[[ Task input open ]]
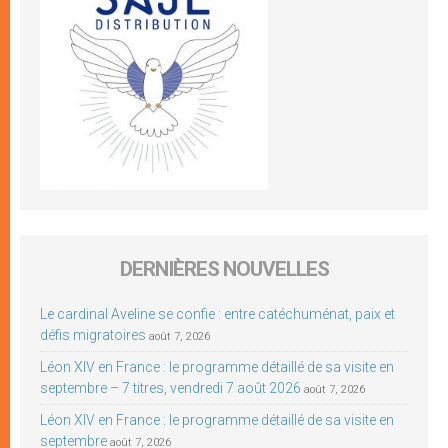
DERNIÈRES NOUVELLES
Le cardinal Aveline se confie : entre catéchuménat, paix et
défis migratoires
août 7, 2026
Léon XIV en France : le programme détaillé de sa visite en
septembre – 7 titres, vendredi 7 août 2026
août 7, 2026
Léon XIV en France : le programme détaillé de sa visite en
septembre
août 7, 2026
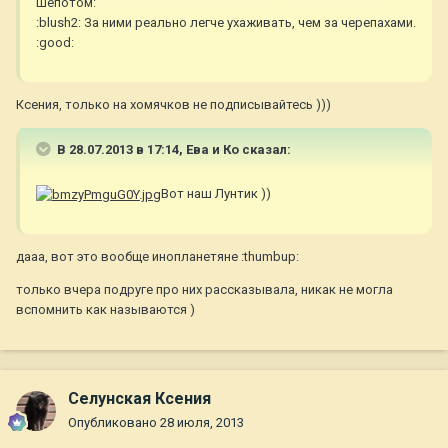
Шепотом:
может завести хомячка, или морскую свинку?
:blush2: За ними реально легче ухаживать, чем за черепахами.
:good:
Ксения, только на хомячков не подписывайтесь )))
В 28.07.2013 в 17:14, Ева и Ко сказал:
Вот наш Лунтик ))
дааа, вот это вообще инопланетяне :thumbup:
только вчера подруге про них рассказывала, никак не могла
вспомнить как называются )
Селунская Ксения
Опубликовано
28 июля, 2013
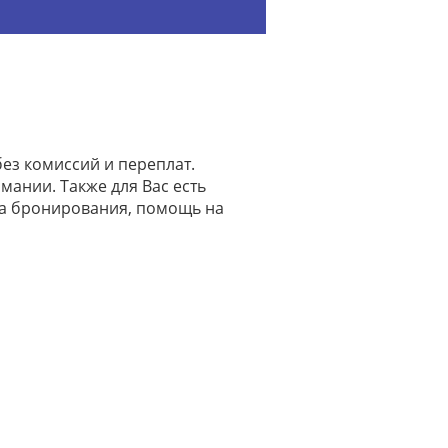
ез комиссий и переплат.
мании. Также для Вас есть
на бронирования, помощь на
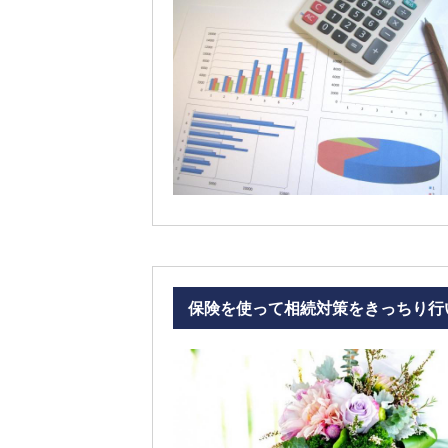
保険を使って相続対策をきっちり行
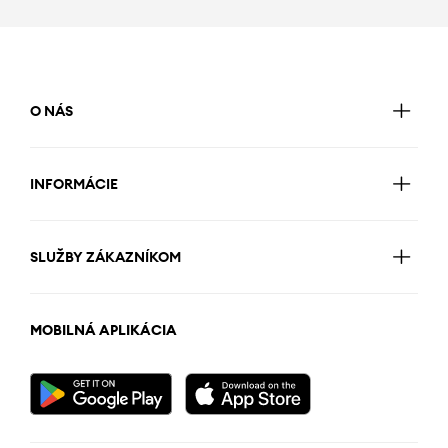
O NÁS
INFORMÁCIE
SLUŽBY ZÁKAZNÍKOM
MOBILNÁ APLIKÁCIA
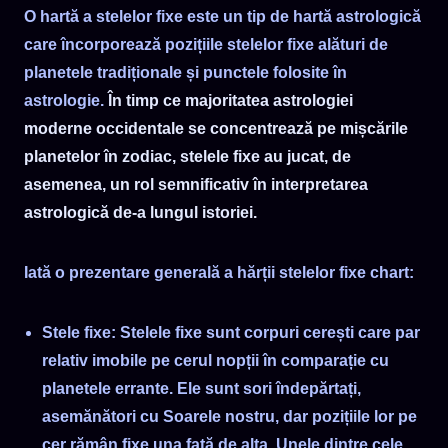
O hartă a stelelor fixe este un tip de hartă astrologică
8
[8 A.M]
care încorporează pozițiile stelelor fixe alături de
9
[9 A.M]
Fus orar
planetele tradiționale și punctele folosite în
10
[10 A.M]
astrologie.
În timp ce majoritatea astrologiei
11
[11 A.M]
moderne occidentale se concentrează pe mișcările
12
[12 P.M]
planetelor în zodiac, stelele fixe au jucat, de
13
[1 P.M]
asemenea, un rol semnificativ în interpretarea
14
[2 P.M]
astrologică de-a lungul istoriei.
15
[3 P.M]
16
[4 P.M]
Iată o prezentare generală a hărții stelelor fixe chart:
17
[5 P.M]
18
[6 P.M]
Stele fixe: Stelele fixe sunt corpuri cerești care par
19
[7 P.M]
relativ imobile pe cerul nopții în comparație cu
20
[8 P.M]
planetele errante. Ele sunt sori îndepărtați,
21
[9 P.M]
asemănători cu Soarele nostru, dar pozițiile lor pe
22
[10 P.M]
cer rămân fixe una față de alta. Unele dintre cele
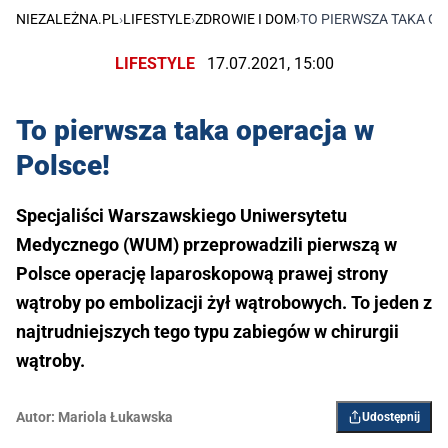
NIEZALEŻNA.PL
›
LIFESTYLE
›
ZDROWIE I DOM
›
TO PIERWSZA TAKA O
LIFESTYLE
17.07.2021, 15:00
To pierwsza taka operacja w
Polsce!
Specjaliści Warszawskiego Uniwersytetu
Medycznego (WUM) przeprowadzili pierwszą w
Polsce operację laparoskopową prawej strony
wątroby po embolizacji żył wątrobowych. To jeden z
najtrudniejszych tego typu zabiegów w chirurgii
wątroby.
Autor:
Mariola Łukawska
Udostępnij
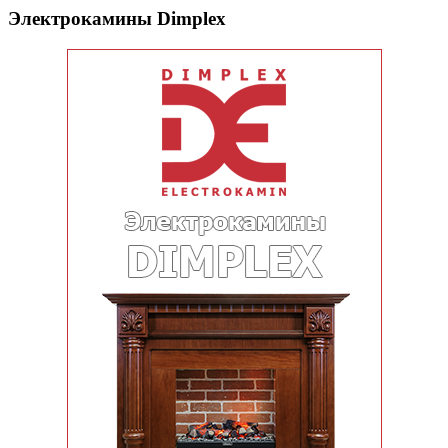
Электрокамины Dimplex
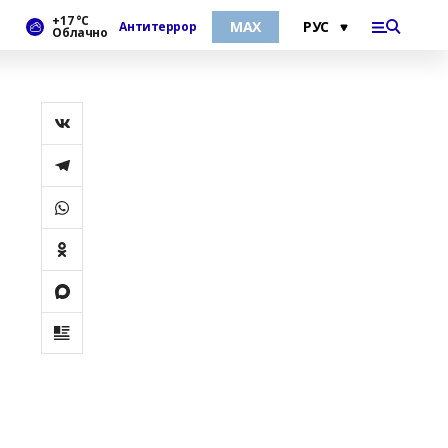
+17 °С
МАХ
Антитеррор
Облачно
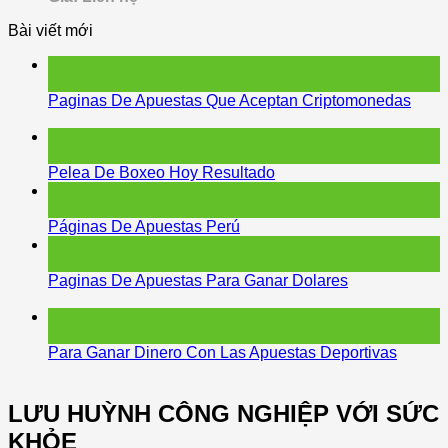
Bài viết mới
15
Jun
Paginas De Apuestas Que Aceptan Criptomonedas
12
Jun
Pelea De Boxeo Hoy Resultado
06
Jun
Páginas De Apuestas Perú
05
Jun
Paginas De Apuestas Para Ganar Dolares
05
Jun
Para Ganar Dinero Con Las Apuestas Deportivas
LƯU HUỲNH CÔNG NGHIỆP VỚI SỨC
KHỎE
[[ Task input closed ]]
[[ Task input open ]]
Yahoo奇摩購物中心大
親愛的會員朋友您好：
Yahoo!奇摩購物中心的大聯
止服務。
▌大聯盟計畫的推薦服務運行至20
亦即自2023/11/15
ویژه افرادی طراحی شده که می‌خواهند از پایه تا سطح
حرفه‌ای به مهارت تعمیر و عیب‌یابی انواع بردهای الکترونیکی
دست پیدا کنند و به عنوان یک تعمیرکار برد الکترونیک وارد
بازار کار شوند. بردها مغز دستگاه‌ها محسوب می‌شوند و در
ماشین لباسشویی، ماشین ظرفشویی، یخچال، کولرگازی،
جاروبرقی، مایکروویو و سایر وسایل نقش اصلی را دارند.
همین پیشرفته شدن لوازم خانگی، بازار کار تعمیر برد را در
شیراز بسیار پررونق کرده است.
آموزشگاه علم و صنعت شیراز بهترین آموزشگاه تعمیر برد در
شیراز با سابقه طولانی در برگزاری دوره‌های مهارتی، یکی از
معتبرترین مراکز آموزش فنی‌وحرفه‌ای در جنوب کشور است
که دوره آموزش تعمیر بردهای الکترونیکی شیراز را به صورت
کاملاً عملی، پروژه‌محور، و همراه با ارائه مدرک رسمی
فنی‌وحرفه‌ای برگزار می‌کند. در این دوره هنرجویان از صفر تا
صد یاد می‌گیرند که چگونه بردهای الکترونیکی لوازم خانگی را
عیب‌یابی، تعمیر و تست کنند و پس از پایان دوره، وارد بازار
[[ Task input closed ]]
[[ Task input open ]]
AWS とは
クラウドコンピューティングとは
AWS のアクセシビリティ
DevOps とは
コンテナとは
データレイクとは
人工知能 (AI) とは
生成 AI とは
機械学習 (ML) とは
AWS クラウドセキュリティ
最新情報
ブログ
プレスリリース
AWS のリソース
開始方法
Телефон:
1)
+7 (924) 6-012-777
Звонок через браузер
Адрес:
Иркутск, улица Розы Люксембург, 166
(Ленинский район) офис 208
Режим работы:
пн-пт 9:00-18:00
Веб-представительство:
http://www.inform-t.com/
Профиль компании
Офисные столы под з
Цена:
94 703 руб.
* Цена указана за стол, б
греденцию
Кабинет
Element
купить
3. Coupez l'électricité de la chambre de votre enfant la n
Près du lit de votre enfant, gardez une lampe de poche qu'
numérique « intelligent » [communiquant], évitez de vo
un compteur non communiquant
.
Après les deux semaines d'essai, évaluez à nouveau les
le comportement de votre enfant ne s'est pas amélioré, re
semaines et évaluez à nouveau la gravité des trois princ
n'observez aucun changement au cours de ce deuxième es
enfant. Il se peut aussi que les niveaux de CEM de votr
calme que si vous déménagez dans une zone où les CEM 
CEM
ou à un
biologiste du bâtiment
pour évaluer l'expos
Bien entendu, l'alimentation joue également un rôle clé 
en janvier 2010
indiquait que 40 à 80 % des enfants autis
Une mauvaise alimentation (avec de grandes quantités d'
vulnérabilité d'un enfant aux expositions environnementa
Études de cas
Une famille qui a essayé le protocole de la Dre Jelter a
[[ Task input closed ]]
_Exercise:_ One stretch of the lines above is wanted, from the line that contains "شیراز بسیار پررونق کرده است." through the line that contains "عیب‌یابی، تعمیر و". Output it exactly.

_Answer to the exercise:_
شیراز بسیار پررونق کرده است.
آموزشگاه علم و صنعت شیراز بهترین آموزشگاه تعمیر برد در
شیراز با سابقه طولانی در برگزاری دوره‌های مهارتی، یکی از
معتبرترین مراکز آموزش فنی‌وحرفه‌ای در جنوب کشور است
که دوره آموزش تعمیر بردهای الکترونیکی شیراز را به صورت
کاملاً عملی، پروژه‌محور، و همراه با ارائه مدرک رسمی
فنی‌وحرفه‌ای برگزار می‌کند. در این دوره هنرجویان از صفر تا
صد یاد می‌گیرند که چگونه بردهای الکترونیکی لوازم خانگی را
عیب‌یابی، تعمیر و تست کنند و پس از پایان دوره، وارد بازار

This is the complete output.